Ten Commandments monument may be joined by monkey god and Satantic tribute at Oklahoma Capitol

A Ten Commandments monument erected outside the Oklahoma state Capitol is shown on Friday, Nov. 16, 2012. After the 6-foot-tall monument was put in place, the Oklahoma lawmaker who paid for it acknowledged the misspelling of the words Sabbath as "Sabbeth" and maidservant as "maidseruant." AP Photo/Sean Murphy

A group of Satanists, a Hindu organization, and a Republican state senator are all individually petitioning to have monuments placed on the grounds of the Oklahoma Statehouse Capitol building.

This comes after a monument of the Ten Commandments was erected in 2012 by socially conservative Christians, who privately funded the project.

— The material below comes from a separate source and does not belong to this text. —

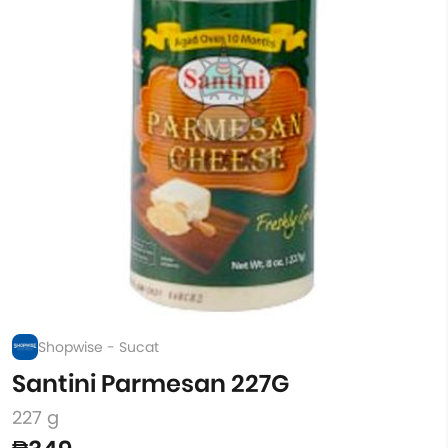
Shopwise - Sucat
Santini Parmesan 227G
227 g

The American Civil Liberties Union in Oklahoma warned lawmakers before the Ten Commandants went up that by allowing one religious group to have its say at that location, others would follow, reports Reuters. A lawsuit has been filed seeking its removal.

Meanwhile, a bill authorizing a monument of the Bill of Rights to the U.S. Constitution be placed on the Oklahoma Statehouse grounds was filed Friday by Republican State Senator Patrick Anderson.

The bill calls for the privately funded monument to be placed at the Capitol, and according to the Associated Press, Anderson says more than two dozen legislators already have signed on as co-authors.

Along with the bill, a Hindu organization from Nevada is applying to have a monkey god statue placed on the Statehouse grounds. Rajan Zed, president of the Universal Society of Hinduism, said in a statement that if the Oklahoma State Capitol was open to different monuments, "We would love to have a statue of Lord Hanuman, who was greatly revered and worshiped and known for incredible strength and was a perfect grammarian." 

And a New York based-Satanist group petitioned to earlier have its monument put up alongside the Ten Commandments. The organization, called The Satantic Temple, is crowd-funding its efforts to raise $20,000. It has so far raised almost $5,000. 

Lucien Greaves, spokesman for The Satantic Temple, told CBS News, "The two top designs we are working with are interactive to a certain point. One is more of an object of play for children and the other is more utilitarian."

On its crowd-funding page, the group says: "As an 'homage' to Satan, the purpose of the monument is to complement and contrast the Ten Commandments monument that already resides on the North side of the building."

Oklahoma Speaker of the House T.W. Shannon's spokesman Joe Griffin told Reuters the Capitol was not an appropriate place for monuments such as the one proposed by the Satanists.